Hal ini tercermin dari kebijakan yang dilahirkan oleh pemerintah ala demokrasi, cenderung lebih berpihak pada oligarki dari pada kepada masyarakat secara umum. Misalkan, lahirnya UU Minerba yang justru membuka peluang adanya privatisasi, UU Cipta Kerja, adanya revisi UU KPK oleh parlemen yang justru mengebiri ketangkasan KPK dalam memberantas korupsi, UU IKN yang cenderung dipaksakan di tengah amburadulnya kondisi perekonomian bangsa.
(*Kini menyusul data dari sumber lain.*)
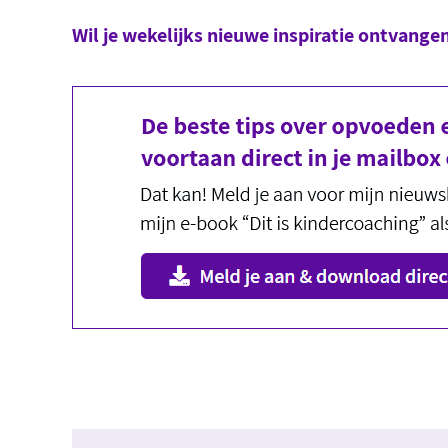
Wil je wekelijks nieuwe inspiratie ontvange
Belum lagi kebijakan pemerintah mengenai BPJS Kesehatan sebagai syarat administrasi pelayanan publik yang yang baru-baru ini disahkan, menambah deret panjang fakta bahwa kebijakan yang dilahirkan pemerintahan saat ini justru menyengsarakan rakyat.
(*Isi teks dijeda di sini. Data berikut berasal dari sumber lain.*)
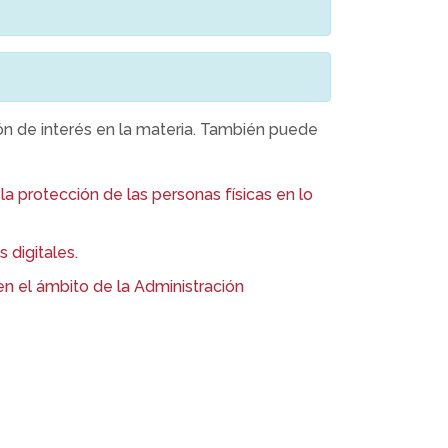
n de interés en la materia. También puede
a protección de las personas físicas en lo
 digitales.
n el ámbito de la Administración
Mahalnya proses pemilu untuk melahirkan seorang penguasa dari perwujudan pesta demokrasi, sejatinya tidak akan pernah mampu melahirkan pemimpin yang nantinya akan bekerja sepenuh hati untuk mewujudkan kondisi masyarakat lebih baik. Tuntutan balik modal dan mewujudkan kepentingan golongan menjadi semangat meraih kekuasaan. Maka tak ayal, jika kepentingan masyarakat harus dikorbankan.
Pemerintahan Islam Melahirkan Pemimpin prorakyat
Realitas kepemimpinan dalam konsep pemerintahan dalam Islam atau Khilafah adalah pemimpin bekerja untuk mengurusi urusan rakyat. Seorang calon pemimpin atau Khalifah dipilih berdasarkan syariat Islam dimana harus memenuhi syarat pengangkatan yaitu laki-laki, muslim, baligh, merdeka, berakal, adil serta mampu menjalankan amanah sebagai Khalifah. Mampu di sini juga berarti memiliki kemandirian dalam menjalankan pemerintahan sesuai syariat Islam dan bukan merupakan budak korporasi atau boneka partai politik tertentu.
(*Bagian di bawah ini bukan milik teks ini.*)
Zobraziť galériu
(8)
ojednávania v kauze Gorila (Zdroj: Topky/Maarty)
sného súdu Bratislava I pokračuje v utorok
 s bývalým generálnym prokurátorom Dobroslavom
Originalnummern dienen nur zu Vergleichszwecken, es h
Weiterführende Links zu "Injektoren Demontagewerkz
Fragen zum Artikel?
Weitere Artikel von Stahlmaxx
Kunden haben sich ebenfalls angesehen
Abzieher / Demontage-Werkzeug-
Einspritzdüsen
Proses pemilihan Khalifah pun tidak memakan waktu yang panjang serta bertele-tele seperti saat ini. Batas pemilihannya tidak diperbolehkan melewati tiga hari tiga malam. Alhasil, dalam memilih pemimpin dalam Islam tidak dibutuhkan pencitraan untuk meningkatkan elektabilitas. Calon Khalifah akan dipilih berdasarkan kapasitas dan kapabilitasnya dalam menjalankan syariat Islam. Sedangkan untuk pengangkatan Khalifah bisa dilakukan dengan beberapa cara. Pertama, dipilih secara langsung boleh umat muslim sebagaimana yang telah dicontohkan pada saat memilih Khalifah Abu Bakar Ash Shidiq setelah Rasulullah meninggal.
Kedua, bisa ditunjuk langsung oleh Khalifah sebelumnya, sebagaimana pada masa pengangkatan Khalifah Umar bin Khatab yang direkomendasikan oleh Khalifah sebelumnya Abu Bakar Ash Shidiq.
Ketiga, pengangkatan melalui wakil umat atau Ahlul Halli Wal 'Aqdi, sebagaimana yang pernah dicontohkan pada masa pengangkatan Khalifah Usman bin Affan. Di mana nantinya setiap Khalifah terpilih akan dibai'at in'iqod (baiat pengangkatan) dan kemudian diikuti dangan bai'at taat oleh masyarakat secara umum.
Demikianlah gambaran pemilihan calon pemimpin berdasarkan syariat Islam. Jauh dari kesan pemborosan pendanaan serta jauh dari kepentingan golongan. Karena hanya rida Allah Ta'ala yang menjadi tujuan setiap aktivitas kepemimpinannya. Sebagaimana sabda Rasulullah saw. yang diriwayatkan oleh Bukhari dan Muslim : "Sesungguhnya seorang imam (kepala negara) laksana perisai, rakyat di belakangnya dan dia menjadi pelindung bagi rakyatnya". Sejatinya, pemimpin yang senatiasa menjadikan syariat Islam sebagai landasan aktivitas kepemimpinannyalah, yang nantinya akan mampu mengantarkan masyarakatnya sebagai umat terbaik.